Blue Cross Blue Shield said the severance was part of an employment agreement reached in 2007, a year after Unhjem was arrested for drunken driving.
The Blues said Unhjem, 55, was fired by the 13-member board this week for violating the terms of the employment agreement.
“Unhjem displayed errors in judgment over the past couple of years that damaged the image” of Blue Cross Blue Shield of North Dakota, the insurer’s statement said.
The statement also said Unhjem “met and exceeded company operational goals as related to customer satisfaction, ad-ministrative efficiencies and contract gains during his 18 years as president and CEO.”
Unhjem did not return telephone calls from The Associated Press seeking comment on Thursday.
Unhjem was hired by the insurer in 1986 as its attorney and vice president of corporate affairs.

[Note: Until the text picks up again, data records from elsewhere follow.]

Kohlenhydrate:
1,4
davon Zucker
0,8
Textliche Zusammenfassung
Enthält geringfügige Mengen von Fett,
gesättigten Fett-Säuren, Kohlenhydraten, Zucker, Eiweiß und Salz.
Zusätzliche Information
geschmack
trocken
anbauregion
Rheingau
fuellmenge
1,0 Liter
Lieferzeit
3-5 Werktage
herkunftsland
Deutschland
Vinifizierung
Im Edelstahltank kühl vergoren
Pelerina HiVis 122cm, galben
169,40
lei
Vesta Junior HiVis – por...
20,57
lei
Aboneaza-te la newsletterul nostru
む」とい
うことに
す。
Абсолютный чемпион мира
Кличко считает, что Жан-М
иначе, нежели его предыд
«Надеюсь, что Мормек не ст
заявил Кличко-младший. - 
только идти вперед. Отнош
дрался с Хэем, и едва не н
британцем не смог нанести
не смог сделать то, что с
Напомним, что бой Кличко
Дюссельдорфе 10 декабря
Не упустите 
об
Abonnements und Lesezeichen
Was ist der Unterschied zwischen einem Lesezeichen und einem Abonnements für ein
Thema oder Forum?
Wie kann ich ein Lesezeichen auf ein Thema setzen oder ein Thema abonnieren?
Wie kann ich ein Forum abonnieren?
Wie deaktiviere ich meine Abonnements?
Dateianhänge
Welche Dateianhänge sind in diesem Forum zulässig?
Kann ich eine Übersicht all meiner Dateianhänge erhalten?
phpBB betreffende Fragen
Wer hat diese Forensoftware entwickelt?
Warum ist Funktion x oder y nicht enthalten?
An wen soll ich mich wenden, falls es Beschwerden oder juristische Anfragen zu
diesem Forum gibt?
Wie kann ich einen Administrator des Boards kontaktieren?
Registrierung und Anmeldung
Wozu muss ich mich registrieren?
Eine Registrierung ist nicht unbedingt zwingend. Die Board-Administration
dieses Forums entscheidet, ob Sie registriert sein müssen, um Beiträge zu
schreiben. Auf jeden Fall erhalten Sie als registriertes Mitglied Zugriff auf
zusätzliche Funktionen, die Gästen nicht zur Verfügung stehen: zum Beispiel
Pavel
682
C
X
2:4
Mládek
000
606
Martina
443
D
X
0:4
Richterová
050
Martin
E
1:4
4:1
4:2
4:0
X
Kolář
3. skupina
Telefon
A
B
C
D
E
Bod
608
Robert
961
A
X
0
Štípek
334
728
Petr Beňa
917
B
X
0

Earlier, he worked as a lawyer in Jamestown and served 12 years in the North Dakota state House.
Blues Chairman Dennis Elbert said earlier the decision to fire Unhjem was necessary to move forward and to rebuild public trust. He said the Blues got angry telephone calls from policyholders about a Cayman Islands retreat attended last week by Unhjem, marketing vice president Chad Niles, and 33 employees and their guests. The trip cost the insurer more than $250,000, or about $6,500 per couple, the company said.
The insurer said it has since scrubbed such trips. The last one came while it sought increases in three rate categories. Unhjem has said they are needed to cover the cost of claims.
Denise Kolpack, a Blues spokeswoman in Fargo, said the Caribbean trip was not the only reason for Unhjem’s firing, though she would not be specific.
“There were other issues that led to the board’s decision for Mike’s termination,” Kolpack said. “The Grand Cayman Islands trip was one of many issues but it was the final issue.”
“Operationally, we were a very successful company under his leadership but there were other issues that ultimately damaged the reputation of this company, and that’s why the board made the decision that it did,” Kolpack said.
A nationwide search will be conducted to find Unhjem’s replacement, Kolpack said. The goal is to have someone hired before next year, she said.
The insurer said it lost $28 million last year, including $9 million from operations.
The nonprofit company, which is the state’s dominant insurer, said it provides health care coverage to more than 375,000 North Dakotans and 75,000 nonresidents.